Ignoring the safety concerns, you'd of course need a heat bed designed to operate off the mains voltage.  A 120V or 230V heat bed would be tougher to fabricate than one that operates on 12V. 

We can calculate the required heater resistance using R = (V * V)/P, where V is the voltage applied and P is the desired power dissipated as heat.  For a nominal 130 watt 12V heat bed, this comes up with R equal to about 1.1 ohms. Such a heat bed is readily achievable in a circuit board layout by applying the input voltage across a trace designed with a particular copper thickness, trace width, and trace length. 

For 230V mains and the same 130W heat dissipation, the same formula shows R would be around 400 ohms.  This would be extremely hard to achieve with just a circuit board trace, meaning the bed would have to be formed from a resistive material or multiple resistive components.

Those interested can play with the necessary trace characteristics using any of several online circuit trace resistance calculators.

----------


## nka

I might be missing a point (and I'm not an expert in electronic), but for a 130W Heatbed, you'll be running 230V@0.56A with a resistance of 400 ohms or 12V@10A with 1.1 ohms.

IMO, it's much more a problem to have 10A than 0.56A? You have much more current directly into the cicruit. Also, isnt the resistance the heatbed directly?

I will personally use this : http://www.aliexpress.com/item/Keeno...881899879.html (Custom order for my size if not available) with an SSR.

----------


## printbus

You are right that for the same power the current draw will be far less at 230V than it is at 12V.  I was unaware you could get heat beds that ran on 120V or 240V. The ones that run on 120V or 240V likely use resistance wire; suggested by the wirewound reference in the resistance description.  From a thermal standpoint it should work.  Most of us would just prefer to deal with low voltage at a higher current than mains voltage at a lower current.

----------


## jaguarking11

Again, to me I see value in having a 12v heated bed. Simply put I like being able to control the heatbed via firmware. To me having a central control point is worth wasting power. At least at this point for me. I plan on integrating a insulated and heated build chamber to my build, and that too will use a 100-200w ceramic 12 heater, and hopefully I can get the firmware to control that one too. 
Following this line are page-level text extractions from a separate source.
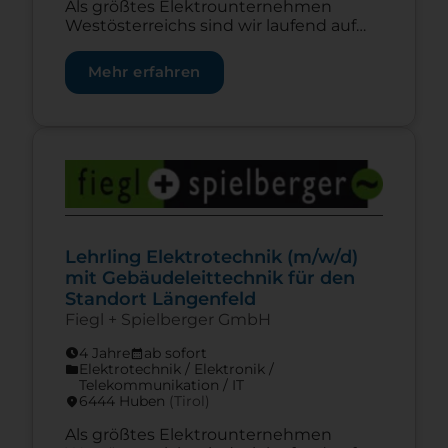
Als größtes Elektrounternehmen
Westösterreichs sind wir laufend auf
der Suche nach motivierten und
engagierten Mitarbeitern, die
Mehr erfahren
gemeinsam mit uns unsere
ambitionierten Ziele erreichen wollen.
Mach deine Lehre bei Fiegl und starte
erfolgreich in deine berufliche Zukunft.
Zur Lehrstelle Lehrling Elektrotechnik (m/w/d) mit
Als Traditionsunternehmen setzen wir
sehr großen Wert auf die Ausbildung
und Entwicklung unserer Lehrlinge
und du kannst, nach deiner […]
Lehrling Elektrotechnik (m/w/d)
mit Gebäudeleittechnik für den
Standort Längenfeld
Fiegl + Spielberger GmbH
4 Jahre
ab sofort
schedule
calendar_month
Elektrotechnik / Elektronik /
folder
Telekommunikation / IT
6444 Huben
(Tirol)
location_on
Als größtes Elektrounternehmen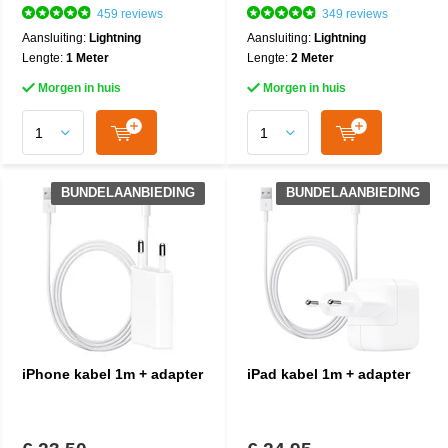
459 reviews
349 reviews
Aansluiting:
Lightning
Aansluiting:
Lightning
Lengte:
1 Meter
Lengte:
2 Meter
Morgen in huis
Morgen in huis
BUNDELAANBIEDING
BUNDELAANBIEDING
iPhone kabel 1m + adapter
iPad kabel 1m + adapter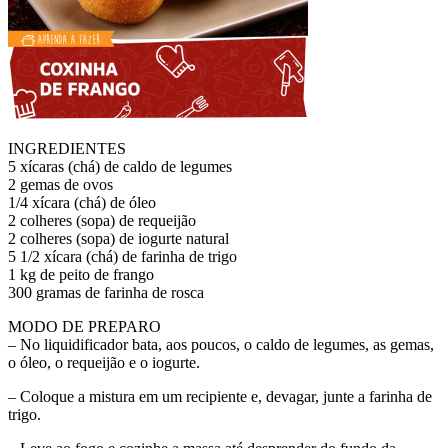
INGREDIENTES
5 xícaras (chá) de caldo de legumes
2 gemas de ovos
1/4 xícara (chá) de óleo
2 colheres (sopa) de requeijão
2 colheres (sopa) de iogurte natural
5 1/2 xícara (chá) de farinha de trigo
1 kg de peito de frango
300 gramas de farinha de rosca
MODO DE PREPARO
– No liquidificador bata, aos poucos, o caldo de legumes, as gemas,
o óleo, o requeijão e o iogurte.
– Coloque a mistura em um recipiente e, devagar, junte a farinha de
trigo.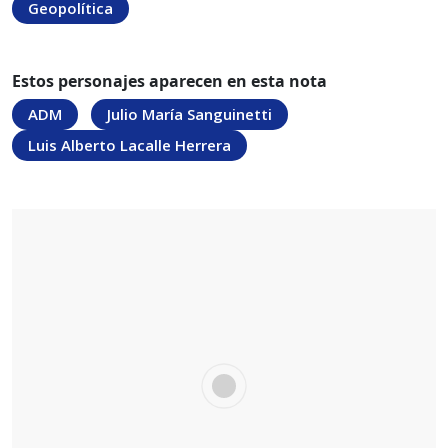
Geopolítica
Estos personajes aparecen en esta nota
ADM
Julio María Sanguinetti
Luis Alberto Lacalle Herrera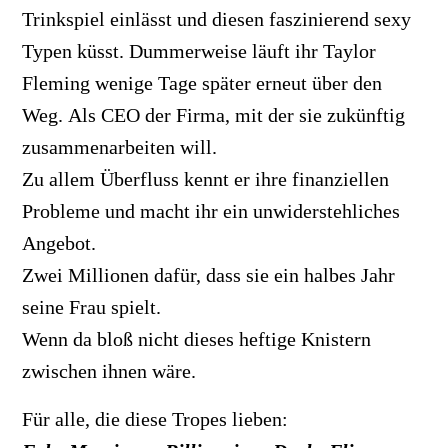
Trinkspiel einlässt und diesen faszinierend sexy
Typen küsst. Dummerweise läuft ihr Taylor
Fleming wenige Tage später erneut über den
Weg. Als CEO der Firma, mit der sie zukünftig
zusammenarbeiten will.
Zu allem Überfluss kennt er ihre finanziellen
Probleme und macht ihr ein unwiderstehliches
Angebot.
Zwei Millionen dafür, dass sie ein halbes Jahr
seine Frau spielt.
Wenn da bloß nicht dieses heftige Knistern
zwischen ihnen wäre.
Für alle, die diese Tropes lieben:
I have to figure out proper fusing for my build as well.

----------


## nka

I think I found the perfect PSU. I may order it when I'll upgrade to a heat bed.

SilverStone ST45SF. Very small (125 mm (W) × 63.5 mm(H) × 100 mm(D)), provide 36A to the 12V and 22A to the 5V of MAX (not peak). 

It's an ATX PSU, so it will need a "load" to power it. 0.6A isnt that much, so a fan could do the job. ATX PSU are really easy to modify.

----------


## jaguarking11

Looks to me like a nice PSU. I have heard the latest corei7 cpu's pull more from 12v than any other rail, this is in effort to have proper power stabilization, which means that psu manufacturers have adapted to. It certainly looks like a nice piece of kit. Let us know of the outcome. My own personal update on the power matter seems to be that due to stable clean power the arduino is booting up much faster and no longer suffers from disconnecting from the serial connection as some have had issues with. It seems that the regulators on the ramps/arduino are not very capable of compensating for large power swings.

----------


## brainscan

A friend of mine gave me his old (basically new) gaming psu. It's way over the top for just running one printer as it has 4x12v rails capable of 18amps each plus 30 amps at 5v. 12 volt signal is clean and stable without a 5v load and it's almost silent. It will be handy for when I want to run two or three printers at once.

----------